ACA Council Convenes to Assess Federal CWD Reform Possibilities
November 18, 2013
Claims USAHA Trip a Success; Looks for Options to Assist States with Border Issues
AYR, NE- The American Cervid Alliance Leadership Council convened Monday, November 18, 2013, to review the USAHA conference and discuss options in regard to Federal CWD policy and state border closings.
The council examined possible scenarios that could exist in regard to the CWD Program Standards. In San Diego at the USAHA conference, Dr. John Clifford said the final version of standards, known as Version 23, was ready for public comment. After several concerns from industry leaders, Dr. Clifford offered to hold the advancement of the standards and offered to give a personal review and compare to Version 18. Version 18 was the version crafted by cervid industry representatives and state veterinarians last April. ACA council members speculated there could only be a few possible outcomes: Dr Clifford could send Version 23 forward to public comment, create a blend of Version 23 and Version 18 and then move forward, or ask for a new document to be re-drafted. Council leaders discussed the pros and cons of each scenario.

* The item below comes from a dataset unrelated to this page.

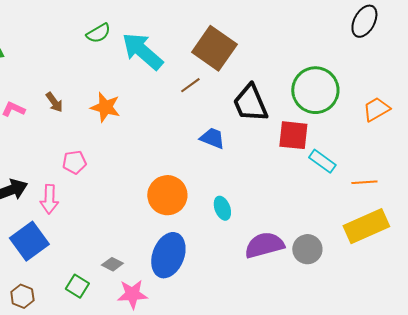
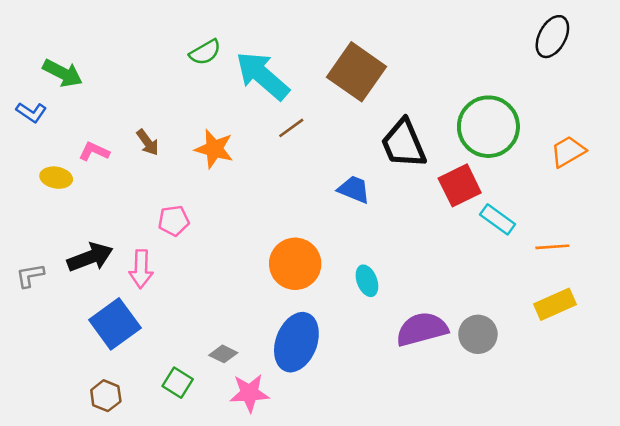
brown line: (190, 85) -> (291, 128), moved
red square: (293, 135) -> (460, 185), turned -32
yellow rectangle: (366, 226) -> (555, 304), size x0.7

Clint Patty and Kevin Fowler of the ACA’s law firm on retainer were on the call to answer questions from council members regarding various scenarios that could potentially occur. Travis Lowe, who takes notes and minutes of the council meetings, is distributing a complete list of the scenarios for the members to share with their home association boards of directors. Moderator Eric Mohlman advised the council members to start discussion with their home boards to know how they feel about each scenario.
The ACA recapped the recent border shutdown to CWD-susceptible cervid species in New York and discussion centered around whether shutting down interstate commerce was legal. The council also received updates on the pending wild elk relocation project from Kentucky to Wisconsin. Cervid leaders feel Wisconsin’s importation of wild elk should be held to the same importation requirements as farmed cervids. Rhonda Brakke gave an update that the second Iowa legal case with the Iowa Department of Natural Resources is currently underway.
Discussion was held on the ongoing assault of inaccurate negative press in Missouri by conservation groups seeking to shut down boarders to cervid movement into that state. Travis Lowe stated at the cervid leaders/USDA meeting in September in Washington DC, that USDA/APHIS was asked to help with messaging to the state agriculture and conservation agencies. Lowe, representing the Kansas Cervid Breeders Association, stated the KCBA is preparing to send a letter to Dr TJ Myers of USDA/APHIS requesting the USDA to help reinforce that there is no science to prove that CWD has had any significant impact on wild deer populations. A motion was made by Charly Seale, representing the Exotic Wildlife Association, for the ACA to draft a letter to be sent to Dr. TJ Myers requesting USDA/APHIS to assist by offering a positive statement to the Missouri agencies, and encourage ACA member associations to do the same. Donald Hill, councilman for the Missouri Whitetail Deer & Hunting Ranch Association, seconded of the motion and stated his association would greatly welcome the help. The Seale motion was unanimously adopted.
ACA leaders extolled the recent trip to San Diego for the United States Animal Health Association conference as a huge success. Almost all of the proposed objectives previously approved by the council had been accomplished. ACA Leaders stressed the importance of USAHA and urged state associations to budget for a representative next year. Charly Seale told the council, “As an industry we would not have the opportunities we had this year if our industry did not have several representatives attend the conference. We need more faces under their own state association flag to press our issues with key decision makers.” Next year’s USHA conference is in Kansas City, Missouri.